Les élèves devaient faire une compréhension orale à
partir d’un enregistrement sonore. Après trois écoutes, ils avaient compris en
général le sujet, mais ils n’arrivaient pas à faire une compréhension plus fine
du contenu. Pour les aider je leur faisais écouter chaque phrase. Ils apprenaient
les expressions espagnoles pour fixer un rendez-vous, comment s’excuser ou
accepter. Entre les mots à apprendre il y avait « vale ». En
expliquant sa traduction, j’ai entendu Bastien dire : « qu’est-ce
que c’est compliqué » ! Mon regard s’est arrêté un instant sur lui.

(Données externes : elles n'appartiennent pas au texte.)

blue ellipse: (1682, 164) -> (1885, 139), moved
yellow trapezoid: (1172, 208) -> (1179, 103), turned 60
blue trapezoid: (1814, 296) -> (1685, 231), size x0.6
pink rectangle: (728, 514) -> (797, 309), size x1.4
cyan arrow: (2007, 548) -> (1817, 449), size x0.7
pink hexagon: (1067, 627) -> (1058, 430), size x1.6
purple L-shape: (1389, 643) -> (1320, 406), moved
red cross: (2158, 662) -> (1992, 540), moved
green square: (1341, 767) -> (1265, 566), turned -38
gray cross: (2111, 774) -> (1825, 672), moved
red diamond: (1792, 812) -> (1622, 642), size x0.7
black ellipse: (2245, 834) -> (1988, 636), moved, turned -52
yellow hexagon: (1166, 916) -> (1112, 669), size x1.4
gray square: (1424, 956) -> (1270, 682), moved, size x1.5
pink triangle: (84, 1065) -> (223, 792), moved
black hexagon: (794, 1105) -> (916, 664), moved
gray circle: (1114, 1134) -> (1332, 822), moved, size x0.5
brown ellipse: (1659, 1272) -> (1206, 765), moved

Voyant que dans son expression il y avait une certaine naïveté, je lui ai dit :
« est-ce que chez toi, vous parlez une autre langue ? ». « Non,
tout le monde parle français,
mais il est compliqué l’espagnol », m’avait répondu. Dans le dialogue qui
s’est suivi, j’ai compris que le vocabulaire le mettait mal à l’aise. L’espagnol
devait le bousculer de sa position de confort pour essayer de s’ouvrir à une
autre culture. « il me semble que tu dois faire un effort pour ouvrir un
peu ton esprit ; probablement, tout le monde ne va pas parler ta langue »,
c’était ma conclusion avec lui.
Est-il si compliqué d’apprendre une langue étrangère et
particulièrement en pandémie ? Aujourd’hui, je suis en mesure de répondre
affirmativement à cette question. Outre le fait que porter le masque nous a
empêché une meilleure communication et l’apprentissage de la phonétique, les écoles
et lycées ont dû arrêter tout projet d’échange à l’étranger. Concernant le
premier point, l’évidence nous montre qu’il ne suffit pas de dire aux élèves d’écouter
attentivement un enregistrement. Dans la communication interviennent aussi les
gestes du visage et la position des lèvres, entre autres.

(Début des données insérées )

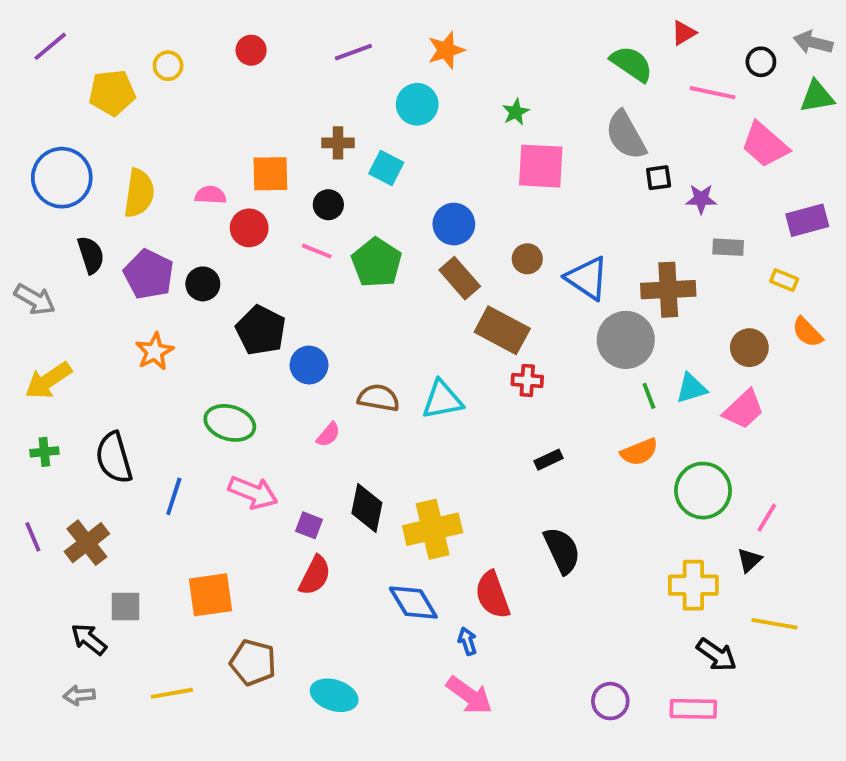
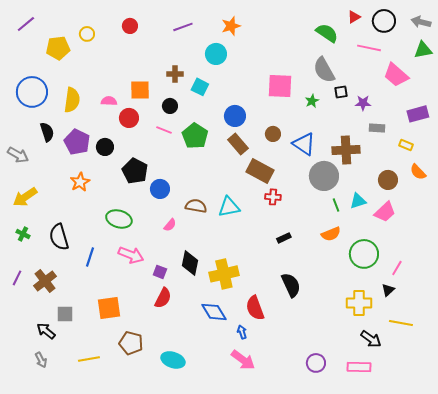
black circle: (761, 62) -> (384, 21), moved, size x1.5
green star: (516, 112) -> (312, 101), moved
green cross: (44, 452) -> (23, 234), turned 32
purple line: (33, 537) -> (17, 278), turned 49
gray arrow: (79, 695) -> (41, 360), turned -112

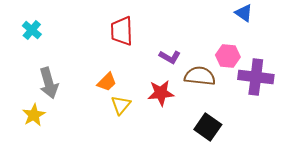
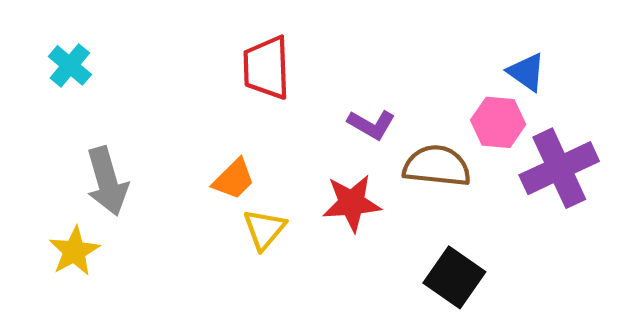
blue triangle: (244, 13) -> (526, 72), moved
purple cross: (256, 77) -> (559, 168), turned -32

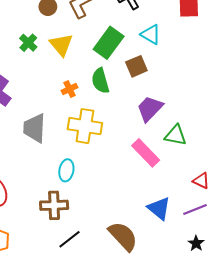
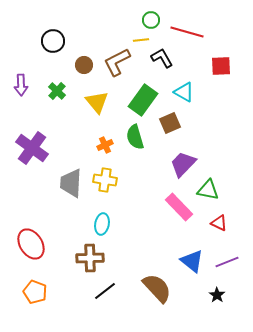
green cross: (28, 43) -> (57, 91), moved
yellow cross: (85, 126) -> (105, 180), moved, size x0.7
red triangle: (201, 181) -> (219, 223), moved
black star: (196, 243) -> (217, 295), moved

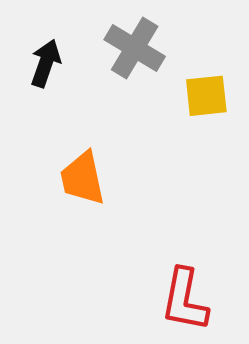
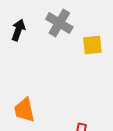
orange trapezoid: (83, 178) -> (24, 110), moved

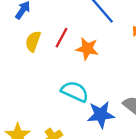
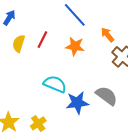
orange star: (87, 49) -> (75, 46), moved

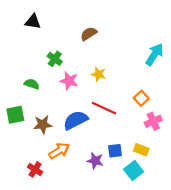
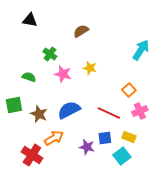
red line: (104, 108) -> (109, 113), moved
brown star: (43, 125) -> (39, 114), turned 30
red cross: (35, 169) -> (32, 155), size x1.5

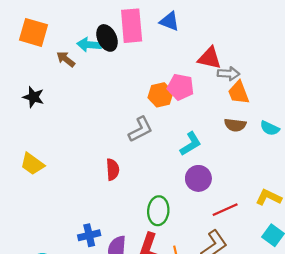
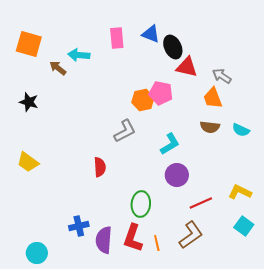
pink rectangle: (132, 26) -> (117, 38), size x0.7
black ellipse: (107, 38) -> (173, 47), moved
gray arrow: (228, 74) -> (222, 76), moved, turned -150

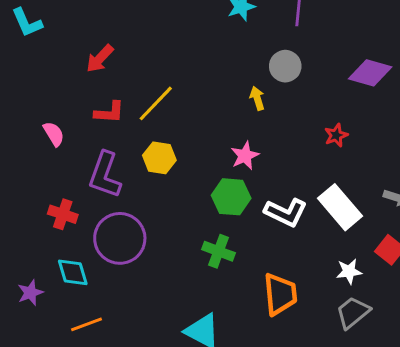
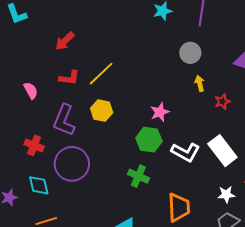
yellow arrow: (257, 98) -> (200, 83), moved

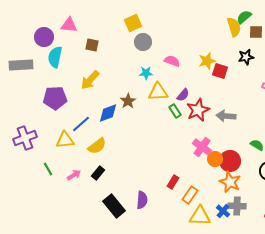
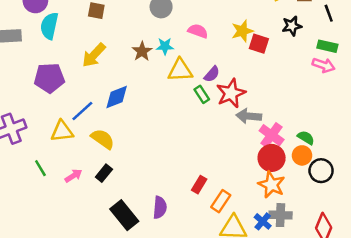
brown star: (128, 101) -> (142, 51), moved
gray arrow: (226, 116) -> (249, 116), moved
yellow semicircle: (97, 146) -> (103, 139), turned -108
pink cross: (202, 147) -> (272, 135), moved
orange circle: (215, 159) -> (302, 155), moved

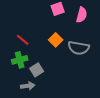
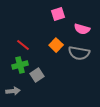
pink semicircle: (82, 15) -> (82, 29), moved, turned 91
gray arrow: (28, 86) -> (13, 91), moved

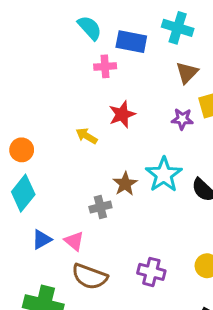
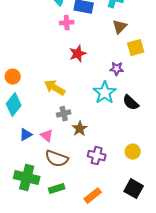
purple star: (182, 119) -> (117, 69), moved
yellow arrow: (87, 136) -> (55, 88), moved, size x1.5
brown star: (125, 184) -> (80, 129), moved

Par rapport aux échanges culturels à l’étranger, nous
avons constaté avec les professeures de langue dans une réunion, le lendemain
de l’épisode avec Bastien, combien les voyages d’études motivaient les élèves à
l’apprentissage de la langue.
D’autres moyens de mettre en lien les élèves étaient
aussi possibles comme celui que j’ai établi ponctuellement avec une classe de 4ème
aussi. Lors de la journée européenne des langues, j’avais proposé à une classe
d’écrire des messages de solidarité aux habitants de l’île de La Palma, en
Canaries, qui étaient touchés par l’éruption du volcan Cumbre Vieja. Grâce à l’internet,
j’avais collecté tous les emails du conseil municipal. Pour sensibiliser les
élèves j’avais montré les images du volcan et une interview à la maire où elle parlait
de l’impuissance face au phénomène et le sentiment des voisins. Ils demandaient
aux autorités de ne pas les abandonner dans telles circonstances. Cette phrase
a été l’élément déclencheur du message de soutien, accompagné d’une photo de la
classe. Quelques jours plus tard, j’ai eu des réponses et même, la photo et
notre lettre avaient été postées sur un journal digital de La Palma. Quand j’ai
montré le journal aux élèves ils étaient euphoriques, ils se sentaient
importants.
C’était une initiative intéressante pour éveiller nos
élèves à une solidarité ponctuelle, tout en stimulant l’apprentissage d’une
langue. Désormais, nous espérons que le retour à la vie d’avant nous permette
de récupérer le temps perdu pour que les jeunes comme Bastien puissent sentir
que la langue n’est pas un problème sinon une possibilité de découvrir une culture
différente.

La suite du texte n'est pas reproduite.